Ils ont pris mes chansons
Mon piano mon chéquier
Ils ont mis dans l'camion
Mes tâux tableaux signés
Ils ont pris mes costards
Mes adresses mes empreintes
Mes cassettes mes polars
Les autres ont porté plainte
Noter qu'ici notre grand chanteur engagé s'indigne au sujet du sort des plus démunis qui se retrouvent à la rue, en cellule, en centre de rétention, en charter.
lis m'ont mis dans la vue
Mes comptes de société
Ils m'ont dit garde-à-vue
Et puis à ta santé
Pour l'instant, grâce au bouclier fiscal et aux nouvelles lois sécuritaires, cette situation datant 1997 en plein régime socialo-communisto-écologiste ne risque plus de se reproduire. Le nombre de gardes à vue de célébrités a notablement baissé et il n'existe plus aucune délinquance financière à présent.
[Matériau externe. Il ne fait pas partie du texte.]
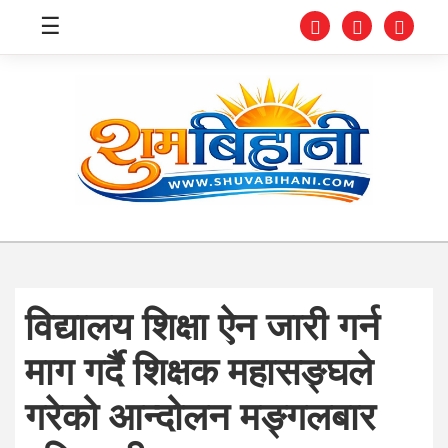
☰
स्वास्थ्य
समाचार
अर्थ
शिक्षा
विद्यालय शिक्षा ऐन जारी गर्न
संघीय
माग गर्दै शिक्षक महासङ्घले
प्रविधि
गरेको आन्दोलन मङ्गलबार
जीवनशैली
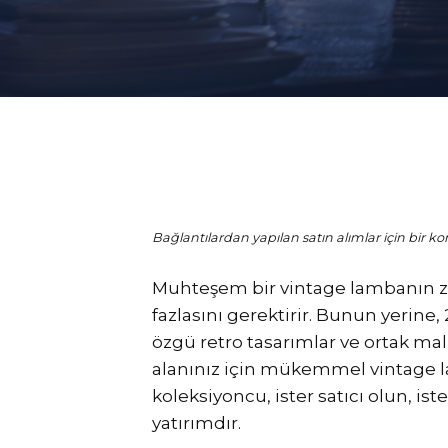
Bağlantılardan yapılan satın alımlar için bir kom
Muhteşem bir vintage lambanın zor
fazlasını gerektirir. Bunun yerine
özgü retro tasarımlar ve ortak ma
alanınız için mükemmel vintage la
koleksiyoncu, ister satıcı olun, is
yatırımdır.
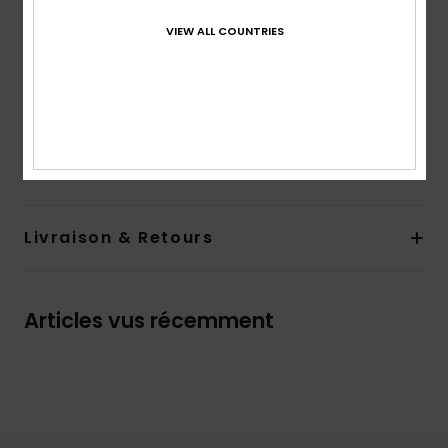
Fermeture :
fermeture boutonnée
Poches :
Deux poches poitrine à l'avant avec
VIEW ALL COUNTRIES
fermeture à rabat boutonnée
Deux poches latérales
Composition
[Matière principale] 100 % Coton
Traçabilité du produit (Loi Agec)
Livraison & Retours
Articles vus récemment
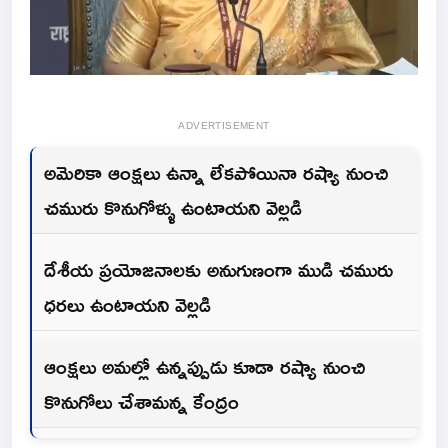
ADVERTISEMENT
అమెరికా ఆంక్షలు ఉన్నా లేకపోయినా రష్యా నుంచి
చమురు కొనుగోళ్ళు ఉంటాయని వెల్లడి
దేశీయ ప్రయోజనాలకు అనుగుణంగా ముడి చమురు
ధరలు ఉంటాయని వెల్లడి
ఆంక్షలు అమల్లో ఉన్నప్పుడు కూడా రష్యా నుంచి
కొనుగోలు చేశామన్న కేంద్రం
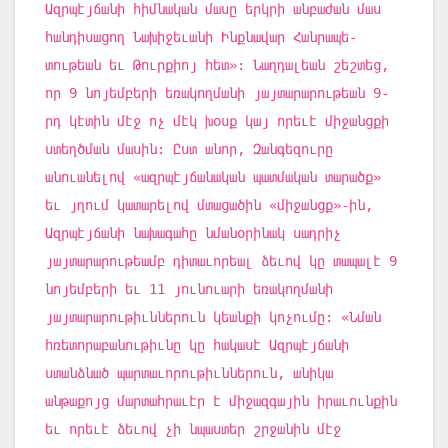
Ազրպէյճանի հիմնական մասը երկրի անբաժան մաս
հանդիսացող Նախիջեւանի Ինքնավար Հանրապե-
տութեան եւ Թուրքիոյ հետ»: Նաղդալեան շեշտեց,
որ 9 նոյեմբերի եռակողմանի յայտարարութեան 9-
րդ կէտին մէջ ոչ մէկ խօսք կայ որեւէ միջանցքի
ստեղծման մասին: Ըստ անոր, Զանգեզուրը
անուանելով «ազրպէյճանական պատմական տարածք»
եւ յղում կատարելով մտացածին «միջանցք»-ին,
Ազրպէյճանի նախագահը նմանօրինակ սադրիչ
յայտարարութեամբ դիտաւորեալ ձեւով կը տապալէ 9
նոյեմբերի եւ 11 յունուարի եռակողմանի
յայտարարութիւններուն կեանքի կոչումը: «Նման
հռետորաբանութիւնը կը հակասէ Ազրպէյճանի
ստանձնած պարտաւորութիւններուն, անիկա
անթաքոյց մարտահրաւէր է միջազգային իրաւունքին
եւ որեւէ ձեւով չի նպաստեր շրջանին մէջ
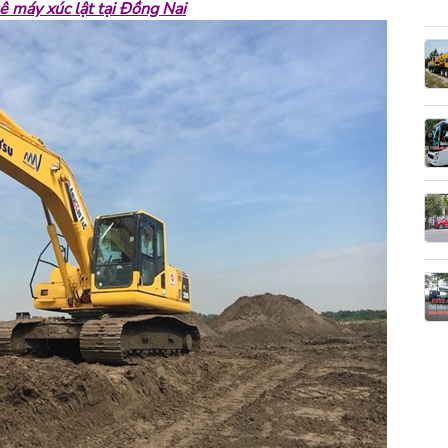
ê máy xúc lật tại Đồng Nai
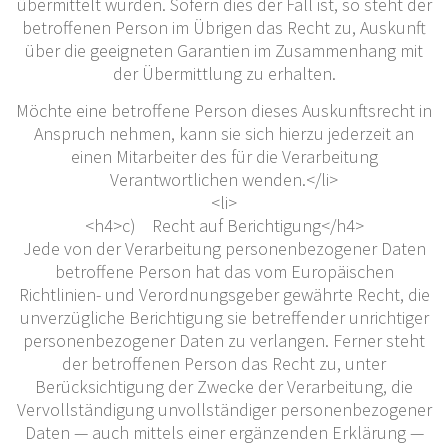
übermittelt wurden. Sofern dies der Fall ist, so steht der
betroffenen Person im Übrigen das Recht zu, Auskunft
über die geeigneten Garantien im Zusammenhang mit
der Übermittlung zu erhalten.
Möchte eine betroffene Person dieses Auskunftsrecht in
Anspruch nehmen, kann sie sich hierzu jederzeit an
einen Mitarbeiter des für die Verarbeitung
Verantwortlichen wenden.</li>
<li>
<h4>c) Recht auf Berichtigung</h4>
Jede von der Verarbeitung personenbezogener Daten
betroffene Person hat das vom Europäischen
Richtlinien- und Verordnungsgeber gewährte Recht, die
unverzügliche Berichtigung sie betreffender unrichtiger
personenbezogener Daten zu verlangen. Ferner steht
der betroffenen Person das Recht zu, unter
Berücksichtigung der Zwecke der Verarbeitung, die
Vervollständigung unvollständiger personenbezogener
Daten — auch mittels einer ergänzenden Erklärung —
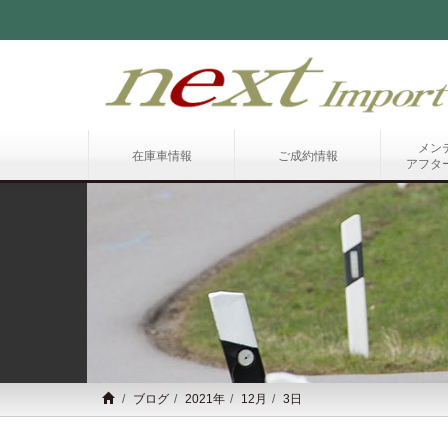
メン
在庫車情報
ご成約情報
アフタ
ブログ
2021年
12月
3日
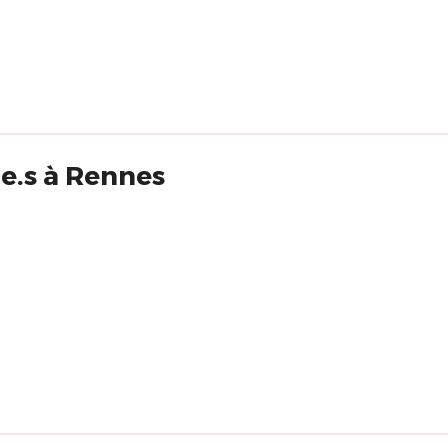
e.s à Rennes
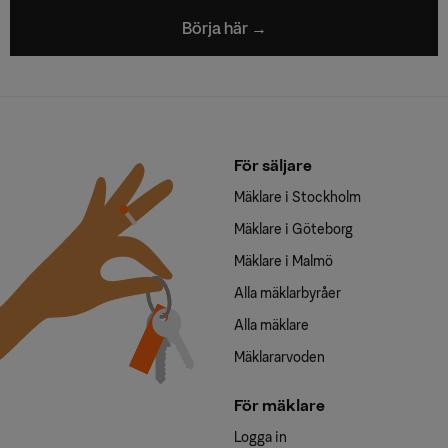
Börja här →
För säljare
Mäklare i Stockholm
Mäklare i Göteborg
Mäklare i Malmö
Alla mäklarbyråer
Alla mäklare
Mäklararvoden
För mäklare
Logga in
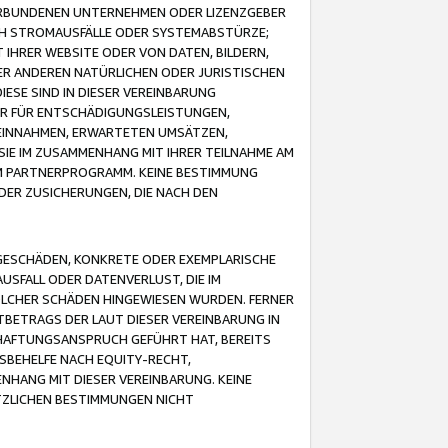
VERBUNDENEN UNTERNEHMEN ODER LIZENZGEBER
ICH STROMAUSFÄLLE ODER SYSTEMABSTÜRZE;
IHRER WEBSITE ODER VON DATEN, BILDERN,
ER ANDEREN NATÜRLICHEN ODER JURISTISCHEN
ESE SIND IN DIESER VEREINBARUNG
R FÜR ENTSCHÄDIGUNGSLEISTUNGEN,
EINNAHMEN, ERWARTETEN UMSÄTZEN,
SIE IM ZUSAMMENHANG MIT IHRER TEILNAHME AM
M PARTNERPROGRAMM. KEINE BESTIMMUNG
DER ZUSICHERUNGEN, DIE NACH DEN
GESCHÄDEN, KONKRETE ODER EXEMPLARISCHE
SFALL ODER DATENVERLUST, DIE IM
OLCHER SCHÄDEN HINGEWIESEN WURDEN. FERNER
BETRAGS DER LAUT DIESER VEREINBARUNG IN
HAFTUNGSANSPRUCH GEFÜHRT HAT, BEREITS
SBEHELFE NACH EQUITY-RECHT,
NHANG MIT DIESER VEREINBARUNG. KEINE
TZLICHEN BESTIMMUNGEN NICHT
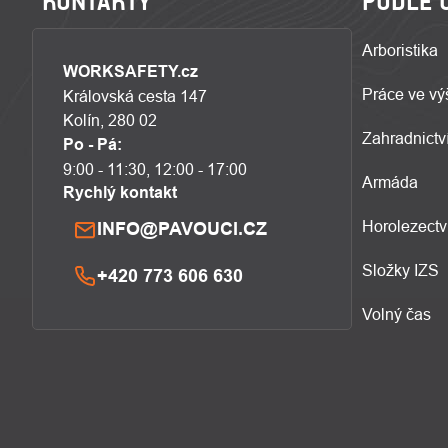
KONTAKTY
PODLE 
Arboristika
WORKSAFETY.cz
Práce ve vý
Královská cesta 147
Kolín, 280 02
Zahradnictví
Po - Pá:
9:00 - 11:30, 12:00 - 17:00
Armáda
Rychlý kontakt
Horolezectv
INFO@PAVOUCI.CZ
Složky IZS
+420 773 606 630
Volný čas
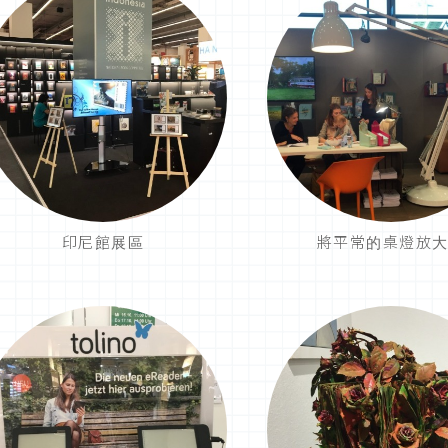
印尼館展區
將平常的桌燈放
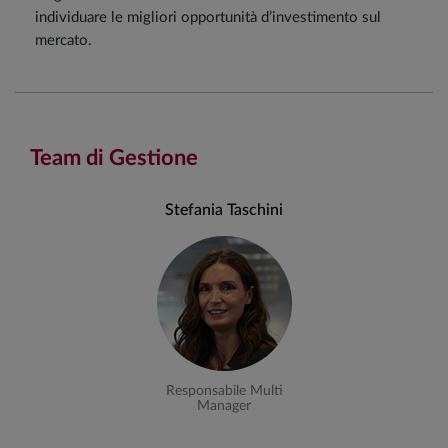
individuare le migliori opportunità d’investimento sul
mercato.
Team di Gestione
Stefania Taschini
Responsabile Multi
Manager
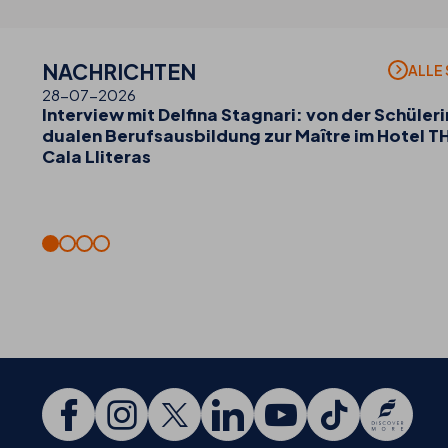
NACHRICHTEN
ALLE
28-07-2026
Interview mit Delfina Stagnari: von der Schüleri
dualen Berufsausbildung zur Maître im Hotel T
Cala Lliteras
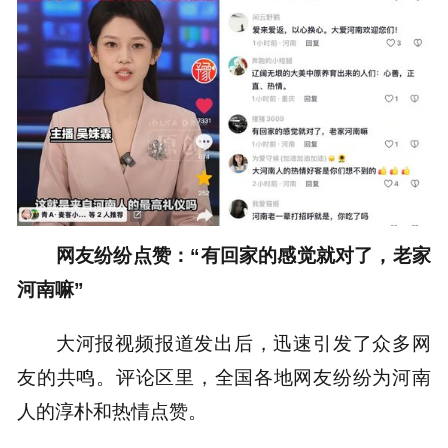
网友纷纷点赞：“有回家的感觉就对了，老家
河南嘛”
大河报视频报道发出后，迅速引发了众多网
友的共鸣。评论区里，全国各地网友纷纷为河南
人的淳朴和热情点赞。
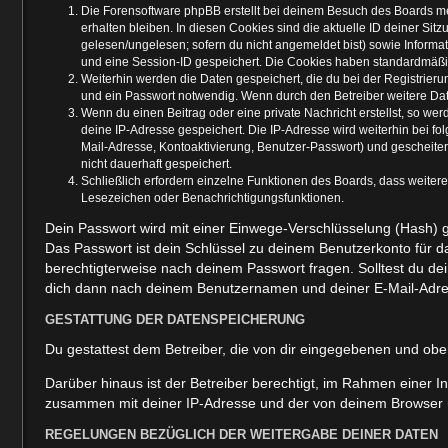
Die Forensoftware phpBB erstellt bei deinem Besuch des Boards me
erhalten bleiben. In diesen Cookies sind die aktuelle ID deiner Sit
gelesen/ungelesen; sofern du nicht angemeldet bist) sowie Informa
und eine Session-ID gespeichert. Die Cookies haben standardmäßig e
Weiterhin werden die Daten gespeichert, die du bei der Registrier
und ein Passwort notwendig. Wenn durch den Betreiber weitere Daten
Wenn du einen Beitrag oder eine private Nachricht erstellst, so we
deine IP-Adresse gespeichert. Die IP-Adresse wird weiterhin bei f
Mail-Adresse, Kontoaktivierung, Benutzer-Passwort) und gescheite
nicht dauerhaft gespeichert.
Schließlich erfordern einzelne Funktionen des Boards, dass weiter
Lesezeichen oder Benachrichtigungsfunktionen.
Dein Passwort wird mit einer Einwege-Verschlüsselung (Hash) ge
Das Passwort ist dein Schlüssel zu deinem Benutzerkonto für da
berechtigterweise nach deinem Passwort fragen. Solltest du d
dich dann nach deinem Benutzernamen und deiner E-Mail-Adres
GESTATTUNG DER DATENSPEICHERUNG
Du gestattest dem Betreiber, die von dir eingegebenen und obe
Darüber hinaus ist der Betreiber berechtigt, im Rahmen einer 
zusammen mit deiner IP-Adresse und der von deinem Browser üb
REGELUNGEN BEZÜGLICH DER WEITERGABE DEINER DATEN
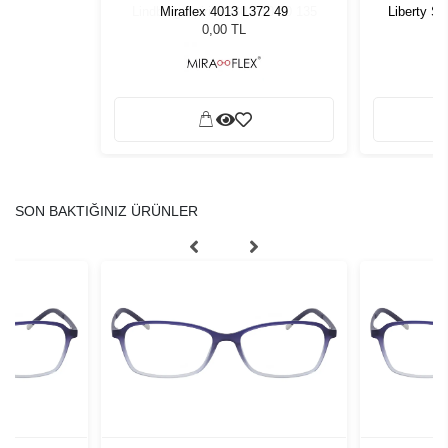
Miraflex 4013 L372 49
Liberty S
P10 50 135
0,00 TL
SON BAKTIĞINIZ ÜRÜNLER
En revanche, on trouve énormément de jeunes qui stationnent illégalement dans les halls d'immeubles.
Ils ont pris mon bateau
Ils ont lu mon courrier
Ils m'ont pris en photo
Ils m'ont tout fait signer
Ils ont pris en caution
Toutes les choses de ma vie
Et mis dans un carton
Mon micro mes tapis
L'anaphore "ils" renvoie au pouvoir totalitaire qui existait à ce moment-là, en 1997, sous la gauche plurielle ; les fonctionnaires et chargés de fonction publique étaient pires que les gardes du Goulag ou d'Auschwitz. Heureusement, une nouvelle ère de liberté pour les entrepreneurs est venue en 2007 avec l'élection du mirifique président qui a réussi à sortir Bernard Tapie du Birkenau fiscal et du Bergen-Belsen financier dans lesquels il se trouvait. Comment ne pas s'apitoyer sur le sort d'un homme qui a perdu son yacht sous le prétexte qu'il rachetait des entreprises à un franc symbolique avant de les revendre à la hauteur de milliard après avoir licencié les neuf dixièmes de son personnel ? Son sort est vraiment triste et mérite plus de compassion que celui des émigrés clandestins, des SDF, des vieillards au revenu minimum, des locataires expulsés le 15 mars, des intérimaires et précaires qui ne peuvent donner une heure de rendez-vous à un médecin parce qu'ils ignorent leurs horaires de la semaine suivante, des paysans vivant avec moins que le SMIC et sous la merci du Crédit agricole, des jeunes gens de treize ans sommés de se déshabiller totalement en garde à vue et de subir un toucher rectal, de ceux contrôlés dix fois par jour au faciès non européen. Oui ! il faut compatir au sort de ce malheureux entrepreneur parce qu'il exprime profondément ce qu'est une certaine France. Une France dont l'autre ne veut plus.